ビットコインETFが承認されると大口の投資家やファンドの資金が流入してビットコインの価格も上昇する」という意見を述べる人は多いのですが、果たして本当にそうなのか、十分検証している人は少ないように思えます。

 

CBOEETFは、いくつか申請されているなかでも承認される可能性が高いと期待されている大本命なのですが、CBOEビットコインETFの評価額の算出に利用される「MVBTCO」という15秒ごとに更新されるインデックス型の価格評価指数についても、その指数に有用性があってもビットコインETFに投入される資金が現物のビットコイン購入に全て充てられる訳ではない以上、ビットコインの価格変動リスクはこれまでとなんら変わらず、個人はもちろんファンドなどにとっても自身の資産形成のためのポートフォリオビットコインETFが占める割合が高くなるようには思えません。

 

 

 

 

 

私は、ビットコインが現状リスク資産の一つで今後も価格変動リスクは大きく変化しないという前提の上で、ビットコインETFによって利益を得るのは個人投資家ではなく、その売買を提供する証券会社だけではないかという見方をしています。

 

サブプライムローンの破綻とリーマンショックによる世界的な株安は記憶に新しいところですが、そもそもこの恐慌が引き起こされた理由を紐解くと、サブプライムローンというリスク商品をヘッジファンド投資信託の運用先として高配当の利回りを謳ってポートフォリオに組み込み、そこに投資マネーを集中させてしまったという影響が大きくありました。

 

同じようにビットコインETFが承認されれば、ファンド・証券会社が投資信託の運用先にこのボラティリティの激しいリスク資産を組み込むことが可能になってしまい、そうした投資信託のパフォーマンスが市場に与える影響も大きくなっていくことが予想されます。

 

そもそも投資とは、単純に儲かれば正義というものではなく、市場のお金を上手く流動させ、景気を適度にコントロールする役目も担っているものですので、高ボラティリティで成長の持続性も不透明なビットコインのようなリスク資産にお金が流入しすぎることは、本来積極的に好まれるべきではないというのが真実だと私は思います。

 

分刻みで価格が乱高下するビットコインビットコインETFという形でお金が流入するのは、実は既存の仮想通貨ホルダーにとっても手放しで喜べる結果ばかりを生み出すとは限らないのです。

 

ビットコインETFの導入で確実に儲かるのは、一時的に売買の出来高が増加して手数料を取ることができる証券会社だけで、ビットコインの魅力の一つでもある高ボラティリティという側面が今後も続くとすれば、購入する投資家や世界の金融にとってはマイナスの影響も大きいということに関する検証が甘い現状は、危険だと言わざるを得ません。

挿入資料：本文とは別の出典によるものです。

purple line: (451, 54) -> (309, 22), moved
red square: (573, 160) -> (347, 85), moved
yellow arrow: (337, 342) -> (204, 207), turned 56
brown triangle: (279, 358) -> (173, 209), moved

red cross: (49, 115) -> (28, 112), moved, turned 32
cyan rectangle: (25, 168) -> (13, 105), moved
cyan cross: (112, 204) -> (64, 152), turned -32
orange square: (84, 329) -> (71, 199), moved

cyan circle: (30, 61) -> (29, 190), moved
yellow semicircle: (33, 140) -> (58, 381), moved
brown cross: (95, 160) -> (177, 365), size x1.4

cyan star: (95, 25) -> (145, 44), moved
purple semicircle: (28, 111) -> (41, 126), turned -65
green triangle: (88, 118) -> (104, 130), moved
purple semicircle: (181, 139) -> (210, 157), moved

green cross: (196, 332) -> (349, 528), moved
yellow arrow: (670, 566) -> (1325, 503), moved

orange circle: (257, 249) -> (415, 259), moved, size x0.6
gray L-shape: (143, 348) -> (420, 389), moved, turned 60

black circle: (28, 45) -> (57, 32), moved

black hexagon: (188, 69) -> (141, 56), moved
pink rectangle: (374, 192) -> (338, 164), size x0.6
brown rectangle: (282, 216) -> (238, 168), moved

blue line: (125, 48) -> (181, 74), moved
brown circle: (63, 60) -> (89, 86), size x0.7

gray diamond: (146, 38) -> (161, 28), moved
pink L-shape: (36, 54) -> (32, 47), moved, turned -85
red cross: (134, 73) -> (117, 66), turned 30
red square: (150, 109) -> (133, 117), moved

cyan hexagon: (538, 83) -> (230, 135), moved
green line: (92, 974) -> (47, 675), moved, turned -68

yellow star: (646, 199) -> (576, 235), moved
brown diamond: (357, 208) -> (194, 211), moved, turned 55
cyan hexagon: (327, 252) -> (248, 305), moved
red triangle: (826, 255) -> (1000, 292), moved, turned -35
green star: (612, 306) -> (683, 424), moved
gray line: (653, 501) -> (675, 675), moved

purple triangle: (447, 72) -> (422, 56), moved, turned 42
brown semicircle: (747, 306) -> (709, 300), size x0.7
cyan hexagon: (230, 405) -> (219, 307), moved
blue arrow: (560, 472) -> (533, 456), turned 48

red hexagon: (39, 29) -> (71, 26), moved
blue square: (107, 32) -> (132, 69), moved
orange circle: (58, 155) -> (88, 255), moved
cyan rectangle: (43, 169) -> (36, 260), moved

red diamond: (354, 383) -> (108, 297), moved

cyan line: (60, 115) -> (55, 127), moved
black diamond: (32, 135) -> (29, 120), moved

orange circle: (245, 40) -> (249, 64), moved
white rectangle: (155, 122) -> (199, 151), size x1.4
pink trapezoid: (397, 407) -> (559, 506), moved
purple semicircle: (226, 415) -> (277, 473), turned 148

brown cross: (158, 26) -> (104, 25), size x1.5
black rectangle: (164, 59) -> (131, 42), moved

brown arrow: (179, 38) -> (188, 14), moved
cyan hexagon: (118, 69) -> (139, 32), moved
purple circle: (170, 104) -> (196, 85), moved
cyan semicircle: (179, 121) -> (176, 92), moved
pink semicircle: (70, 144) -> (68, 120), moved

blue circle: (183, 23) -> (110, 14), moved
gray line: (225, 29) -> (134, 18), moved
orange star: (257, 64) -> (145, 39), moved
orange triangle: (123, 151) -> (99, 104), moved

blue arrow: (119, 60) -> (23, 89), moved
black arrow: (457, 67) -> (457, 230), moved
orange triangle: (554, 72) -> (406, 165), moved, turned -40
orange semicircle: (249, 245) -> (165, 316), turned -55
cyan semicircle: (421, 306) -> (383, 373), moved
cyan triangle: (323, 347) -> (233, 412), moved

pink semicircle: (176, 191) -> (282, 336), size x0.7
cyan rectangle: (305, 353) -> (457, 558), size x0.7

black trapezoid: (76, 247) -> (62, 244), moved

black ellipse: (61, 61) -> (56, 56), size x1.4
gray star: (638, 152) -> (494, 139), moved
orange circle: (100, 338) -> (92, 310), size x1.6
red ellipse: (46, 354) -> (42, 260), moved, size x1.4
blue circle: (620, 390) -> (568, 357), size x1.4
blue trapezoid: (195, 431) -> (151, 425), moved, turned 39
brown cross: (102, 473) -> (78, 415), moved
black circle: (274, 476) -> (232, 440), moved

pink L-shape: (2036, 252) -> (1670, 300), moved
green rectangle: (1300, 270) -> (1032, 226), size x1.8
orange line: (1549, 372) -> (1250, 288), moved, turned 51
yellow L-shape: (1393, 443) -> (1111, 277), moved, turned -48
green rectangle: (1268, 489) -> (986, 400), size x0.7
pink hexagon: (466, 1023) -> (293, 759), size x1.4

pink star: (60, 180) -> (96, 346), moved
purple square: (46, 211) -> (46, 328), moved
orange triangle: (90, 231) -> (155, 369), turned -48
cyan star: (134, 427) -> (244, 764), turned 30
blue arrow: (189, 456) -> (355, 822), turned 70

承認が決まっておらず期待だけが語られている現時点でも、金(ゴールド)のETFとその後の金価格の上昇のチャートを今のビットコインのチャートと並べるのは金融市場の本質・意味を取り違えているように思えてなりません。

 

ここ1、2年の価格の急上昇でハイリスクであることが少し軽視されてしまっているかもしれませんが、ビットコイン価格の変動で世界的な不況が訪れるような「ビットコインショック」が、ビットコインETFの承認をきっかけに生じる可能性も決して低くはないのです。